Search code examples
compilationcompiler-errorscompiler-construction

Error detection in compilers


I am learning about compilers, specifically looking at 2-phase compilers, and am confused on the certain phases where errors are detected. Let's say we have something like:

int x, y;

x = x + y + z;

Where we are trying to reference a variable that has not been declared. I think this is an error that would be detected in the front-end of the compiler. But I don't know which sub-area of the front-end would detect this error.

The three parts to the front-end are: the scanner, the parser, and the context-free analyzer. The scanner reads every single character in a statement and splits the statement up into tokens. So, I could be wrong, but I don't think the error would be detected here. The parser checks to see if the statement is syntactically correct. Here is where I start to get confused. Even though z is undeclared, the syntax of the statement is technically correct, so would the error not be detected here either? The context-free analyzer uses the symbol table and syntax tree to check the program to see if it is semantically consistent with the language definition. Here it also does type checking. Would it be here that the error would be detected? Because at this point the compiler would look in the symbol table and notice that z doesn't have a type (or that it's not in there at all?). Or is this something that would be detected by the back-end of the compiler? If it is the back-end, I don't understand why that is the case. Any clarification would be highly appreciated. Thanks.


Solution

  • This is ultimately compiler-dependent, but typically this would come up at the semantic analysis level, which is still in the compiler front-end.
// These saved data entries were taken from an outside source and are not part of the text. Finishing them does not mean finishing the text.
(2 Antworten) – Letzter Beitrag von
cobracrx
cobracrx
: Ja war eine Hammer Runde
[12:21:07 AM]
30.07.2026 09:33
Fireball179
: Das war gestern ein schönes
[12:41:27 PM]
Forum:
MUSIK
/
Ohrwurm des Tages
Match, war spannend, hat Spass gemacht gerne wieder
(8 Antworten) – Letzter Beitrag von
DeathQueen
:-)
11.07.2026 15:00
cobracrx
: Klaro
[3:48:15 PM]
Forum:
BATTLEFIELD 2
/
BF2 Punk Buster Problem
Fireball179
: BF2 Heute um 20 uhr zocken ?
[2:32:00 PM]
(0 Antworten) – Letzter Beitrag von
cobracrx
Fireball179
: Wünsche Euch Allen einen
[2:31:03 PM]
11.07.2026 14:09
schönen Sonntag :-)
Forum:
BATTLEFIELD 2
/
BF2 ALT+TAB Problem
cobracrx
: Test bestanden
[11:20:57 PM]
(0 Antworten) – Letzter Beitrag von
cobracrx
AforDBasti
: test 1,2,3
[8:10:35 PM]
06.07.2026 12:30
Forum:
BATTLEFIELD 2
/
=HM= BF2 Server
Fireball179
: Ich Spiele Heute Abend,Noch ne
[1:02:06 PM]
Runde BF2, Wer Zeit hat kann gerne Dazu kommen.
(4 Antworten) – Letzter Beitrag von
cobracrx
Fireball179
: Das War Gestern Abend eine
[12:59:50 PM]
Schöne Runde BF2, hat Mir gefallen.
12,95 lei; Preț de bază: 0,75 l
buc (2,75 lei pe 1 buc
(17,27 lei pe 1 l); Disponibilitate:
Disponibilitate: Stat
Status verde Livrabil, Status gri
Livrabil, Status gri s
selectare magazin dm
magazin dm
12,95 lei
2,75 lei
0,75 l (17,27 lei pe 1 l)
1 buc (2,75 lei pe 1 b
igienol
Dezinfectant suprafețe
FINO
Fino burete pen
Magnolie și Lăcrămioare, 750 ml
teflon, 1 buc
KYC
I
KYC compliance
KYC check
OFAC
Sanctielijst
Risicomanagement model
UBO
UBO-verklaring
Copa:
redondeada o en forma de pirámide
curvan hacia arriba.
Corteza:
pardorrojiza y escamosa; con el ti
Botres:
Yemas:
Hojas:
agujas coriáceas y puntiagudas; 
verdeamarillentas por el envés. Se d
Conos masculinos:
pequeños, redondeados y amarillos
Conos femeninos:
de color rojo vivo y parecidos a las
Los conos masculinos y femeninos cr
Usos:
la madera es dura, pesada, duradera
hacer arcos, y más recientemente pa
    With a traditional compiler, this couldn't be done in the scanning phase because scanners use finite automata and the language of "strings that represent proper variable scoping" isn't regular. This also typically wouldn't be done as part of parsing, since parsing usually is about building up an AST and, if it were done bottom-up, the scoping information wouldn't be available at the time that the parser determined the structure of the code.

    However, the semantic analyzer has all the information necessary to find this error - it has the AST and can use that to build a symbol table, walk through all the expressions in the code, and notice that z isn't anywhere in that symbol table.